_What you should do:_ Under this line are the records; write out word for word the part that begins at the line containing "You are a GUI agent. The screenshot is 1457×1475." and ends at the line containing "Home (671, 67)", and no more.

Collected data
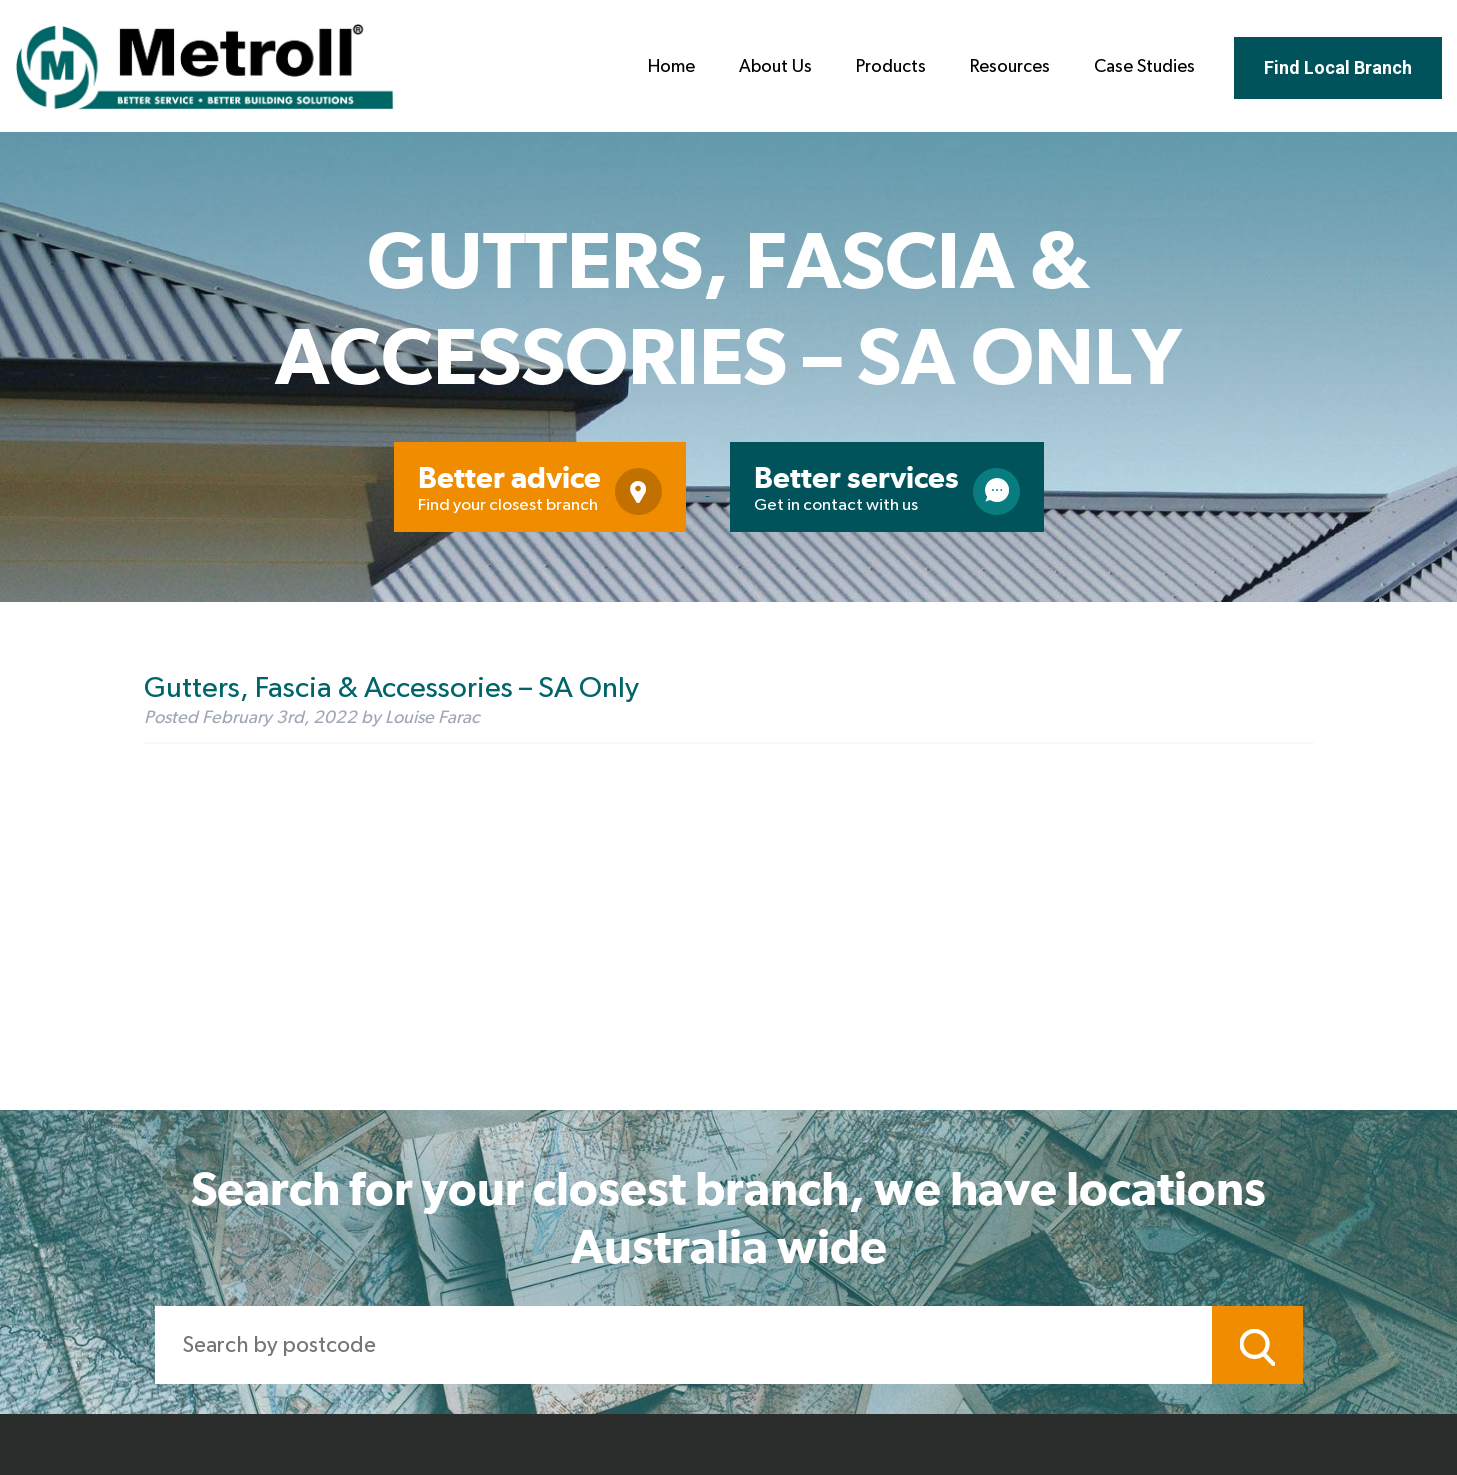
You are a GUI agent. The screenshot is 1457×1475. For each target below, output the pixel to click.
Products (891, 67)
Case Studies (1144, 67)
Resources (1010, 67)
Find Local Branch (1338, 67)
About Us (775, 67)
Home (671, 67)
--
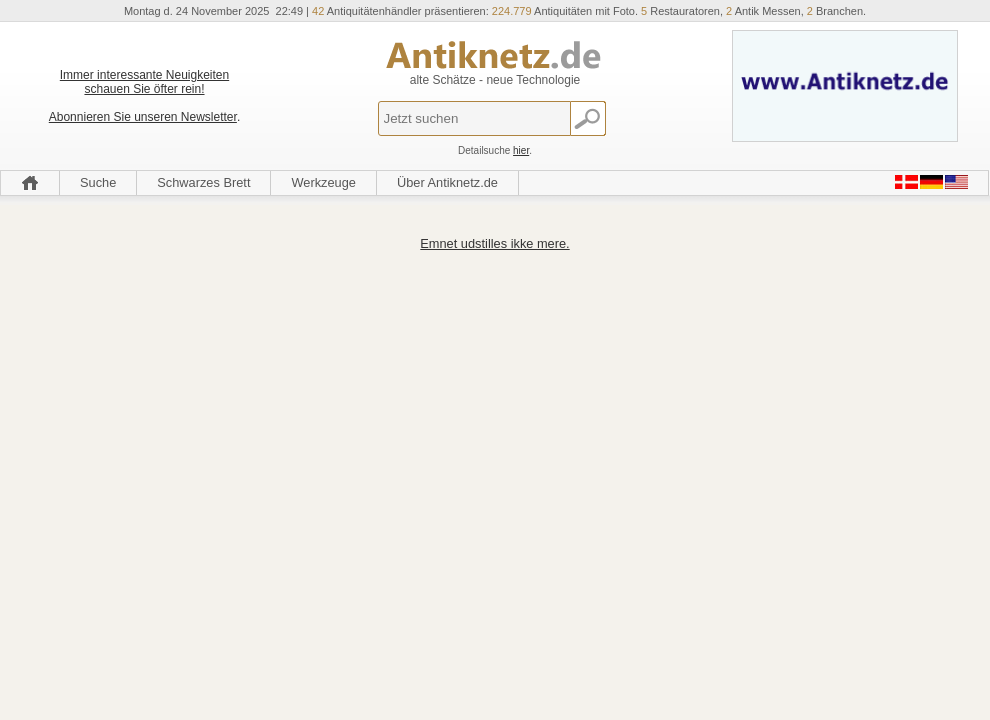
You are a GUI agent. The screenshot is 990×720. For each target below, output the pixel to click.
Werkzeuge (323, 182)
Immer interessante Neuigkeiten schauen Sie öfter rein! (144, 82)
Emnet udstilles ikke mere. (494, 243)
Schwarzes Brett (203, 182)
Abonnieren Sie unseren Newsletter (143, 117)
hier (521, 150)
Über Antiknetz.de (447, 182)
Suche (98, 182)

_Solution for this exercise:_
You are a GUI agent. The screenshot is 1457×1475. For each target below, output the pixel to click.
Products (891, 67)
Case Studies (1144, 67)
Resources (1010, 67)
Find Local Branch (1338, 67)
About Us (775, 67)
Home (671, 67)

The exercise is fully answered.